Astronomers claim to have discovered a cluster of 12 galaxies formed 13 billion years ago, 700 million years after the Big Bang. The details of the study are published in The Astrophysical Journal.
A year ago, researchers announced the detection of a cluster of galaxies 11.1 billion light-years from Earth. The oldest at the time. But the record has just fallen. Astronomers from the National Observatory of Japan and the University of Tokyo have indeed detected a small cluster even older. This object evolved 13 billion years ago when the Universe was only 6% of its current age. An incredible discovery made possible by three of the most powerful telescopes in the world: Subaru, Keck, and Gemini.

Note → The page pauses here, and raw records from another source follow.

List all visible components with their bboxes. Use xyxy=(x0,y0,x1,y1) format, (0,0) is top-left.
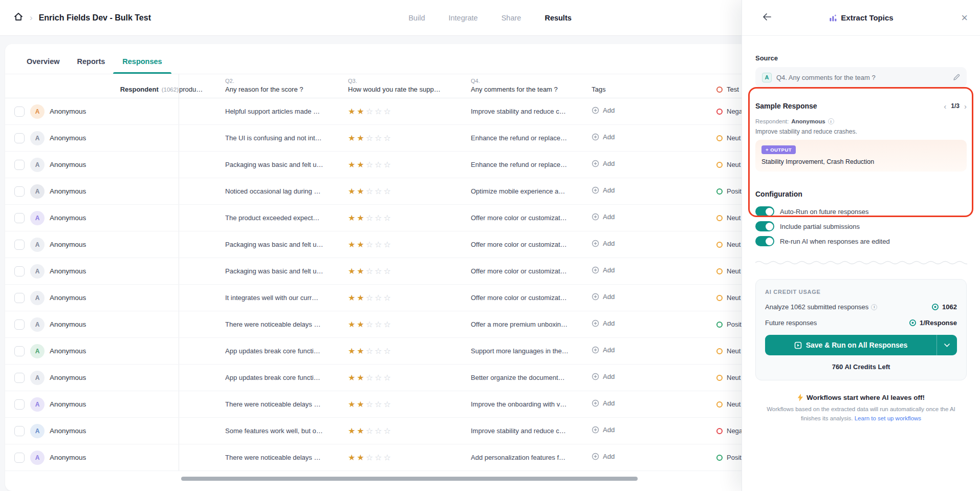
credits-left: 760 AI Credits Left xyxy=(765,363,957,371)
save-run-button[interactable]: Save & Run on All Responses xyxy=(765,335,957,355)
add-tag-button[interactable]: Add xyxy=(592,373,615,380)
q2-answer: Noticed occasional lag during … xyxy=(225,187,348,195)
row-checkbox[interactable] xyxy=(14,160,25,170)
panel-title: Extract Topics xyxy=(829,13,893,22)
star-filled-icon: ★ xyxy=(348,400,355,409)
star-empty-icon: ☆ xyxy=(375,267,382,275)
respondent-name: Anonymous xyxy=(50,374,86,381)
row-checkbox[interactable] xyxy=(14,240,25,250)
add-tag-button[interactable]: Add xyxy=(592,266,615,274)
row-checkbox[interactable] xyxy=(14,266,25,276)
add-tag-button[interactable]: Add xyxy=(592,213,615,221)
back-button[interactable] xyxy=(763,13,772,23)
star-rating: ★★☆☆☆ xyxy=(348,373,471,382)
row-checkbox[interactable] xyxy=(14,213,25,223)
add-tag-button[interactable]: Add xyxy=(592,399,615,407)
add-tag-button[interactable]: Add xyxy=(592,346,615,354)
star-empty-icon: ☆ xyxy=(366,373,373,382)
nav-share[interactable]: Share xyxy=(502,14,521,22)
add-tag-button[interactable]: Add xyxy=(592,319,615,327)
chevron-down-icon xyxy=(944,344,950,347)
star-empty-icon: ☆ xyxy=(383,347,390,355)
sentiment-label: Neut xyxy=(727,161,741,168)
toggle-auto-run[interactable] xyxy=(755,206,774,217)
add-tag-button[interactable]: Add xyxy=(592,293,615,301)
nav-integrate[interactable]: Integrate xyxy=(448,14,477,22)
source-label: Source xyxy=(755,54,967,62)
home-button[interactable] xyxy=(13,12,24,24)
nav-results[interactable]: Results xyxy=(545,14,571,22)
row-checkbox[interactable] xyxy=(14,293,25,303)
plus-circle-icon xyxy=(592,160,599,167)
close-icon[interactable]: × xyxy=(961,12,968,24)
respondent-name: Anonymous xyxy=(50,347,86,355)
q2-answer: The product exceeded expect… xyxy=(225,214,348,222)
q3-number: Q3. xyxy=(348,78,471,84)
run-options-dropdown[interactable] xyxy=(937,335,957,355)
star-filled-icon: ★ xyxy=(348,267,355,275)
toggle-auto-run-label: Auto-Run on future responses xyxy=(780,208,868,216)
star-empty-icon: ☆ xyxy=(366,320,373,329)
respondent-name: Anonymous xyxy=(50,241,86,248)
plus-circle-icon xyxy=(592,399,599,407)
tab-overview[interactable]: Overview xyxy=(25,55,62,74)
nav-build[interactable]: Build xyxy=(408,14,425,22)
add-tag-button[interactable]: Add xyxy=(592,106,615,114)
star-empty-icon: ☆ xyxy=(383,320,390,329)
star-filled-icon: ★ xyxy=(357,426,364,435)
star-rating: ★★☆☆☆ xyxy=(348,347,471,356)
toggle-rerun-edited[interactable] xyxy=(755,236,774,246)
respondent-name: Anonymous xyxy=(50,400,86,408)
add-tag-button[interactable]: Add xyxy=(592,426,615,434)
row-checkbox[interactable] xyxy=(14,426,25,436)
sentiment-icon xyxy=(716,162,723,168)
pager-next-icon[interactable]: › xyxy=(964,102,967,110)
row-checkbox[interactable] xyxy=(14,453,25,463)
row-checkbox[interactable] xyxy=(14,106,25,117)
avatar: A xyxy=(30,184,45,199)
respondent-name: Anonymous xyxy=(50,454,86,461)
source-field[interactable]: A Q4. Any comments for the team ? xyxy=(755,67,967,88)
add-tag-label: Add xyxy=(603,106,615,114)
row-checkbox[interactable] xyxy=(14,346,25,356)
toggle-partial-submissions[interactable] xyxy=(755,221,774,231)
add-tag-label: Add xyxy=(603,240,615,247)
future-credit-value: 1/Response xyxy=(920,319,957,327)
output-badge: + OUTPUT xyxy=(761,145,796,154)
star-empty-icon: ☆ xyxy=(375,453,382,462)
q4-answer: Improve stability and reduce c… xyxy=(471,108,592,115)
avatar: A xyxy=(30,451,45,465)
edit-pencil-icon[interactable] xyxy=(953,74,960,81)
plus-circle-icon xyxy=(592,213,599,221)
row-checkbox[interactable] xyxy=(14,373,25,383)
credit-usage-heading: AI CREDIT USAGE xyxy=(765,289,957,295)
star-rating: ★★☆☆☆ xyxy=(348,400,471,409)
tab-responses[interactable]: Responses xyxy=(120,55,164,74)
star-filled-icon: ★ xyxy=(357,320,364,329)
q4-answer: Better organize the document… xyxy=(471,374,592,381)
add-tag-button[interactable]: Add xyxy=(592,160,615,167)
star-empty-icon: ☆ xyxy=(366,426,373,435)
add-tag-button[interactable]: Add xyxy=(592,453,615,460)
star-rating: ★★☆☆☆ xyxy=(348,134,471,143)
row-checkbox[interactable] xyxy=(14,399,25,410)
avatar: A xyxy=(30,317,45,332)
workflows-link[interactable]: Learn to set up workflows xyxy=(855,415,921,421)
sentiment-icon xyxy=(716,322,723,328)
form-title: Enrich Fields Dev - Bulk Test xyxy=(39,13,151,23)
pager-prev-icon[interactable]: ‹ xyxy=(944,102,946,110)
add-tag-button[interactable]: Add xyxy=(592,186,615,194)
q2-answer: Helpful support articles made … xyxy=(225,108,348,115)
add-tag-button[interactable]: Add xyxy=(592,133,615,141)
row-checkbox[interactable] xyxy=(14,319,25,330)
tab-reports[interactable]: Reports xyxy=(75,55,107,74)
plus-circle-icon xyxy=(592,186,599,194)
row-checkbox[interactable] xyxy=(14,133,25,143)
add-tag-label: Add xyxy=(603,399,615,407)
avatar: A xyxy=(30,371,45,385)
add-tag-button[interactable]: Add xyxy=(592,240,615,247)
star-filled-icon: ★ xyxy=(348,347,355,355)
row-checkbox[interactable] xyxy=(14,186,25,197)
sentiment-icon xyxy=(716,401,723,408)
horizontal-scrollbar[interactable] xyxy=(181,477,638,481)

One of the galaxies – named Himiko – had already been discovered 10 years ago by the same researchers. What we learn from this study is that this massive object was actually located on the periphery of a very old cluster – or protocluster – containing at least 11 other galaxies. To give you an idea of the size of this galactic cluster, Himiko is about 500 million light-years away from the center.
Understanding the evolution of galactic clusters
Most galaxies – including the Milky Way – are now evolving into clusters with other congeners. It is important to understand these galactic populations since the density of galaxies within each cluster can affect their behavior. A cluster filled with galaxies does not behave in the same way as a cluster containing a few scattered objects. And these behaviors seem to evolve over time.
It has indeed been noticed that the recent clusters very dense in galaxies form much fewer stars than the more dispersed clusters. As if these formations had “aged” faster than the others, giving up in the end to the creation of new stars. On the other hand, we observe the opposite in the primitive universe. High-density clusters seem to form many more stars than less dense clusters.
This galactic evolution is still poorly understood. This is why the discovery of such an ancient object is important. It will allow researchers to evaluate how these clusters, still small at the time, have become over time the real behemoths observed today. Some may contain thousands of galaxies.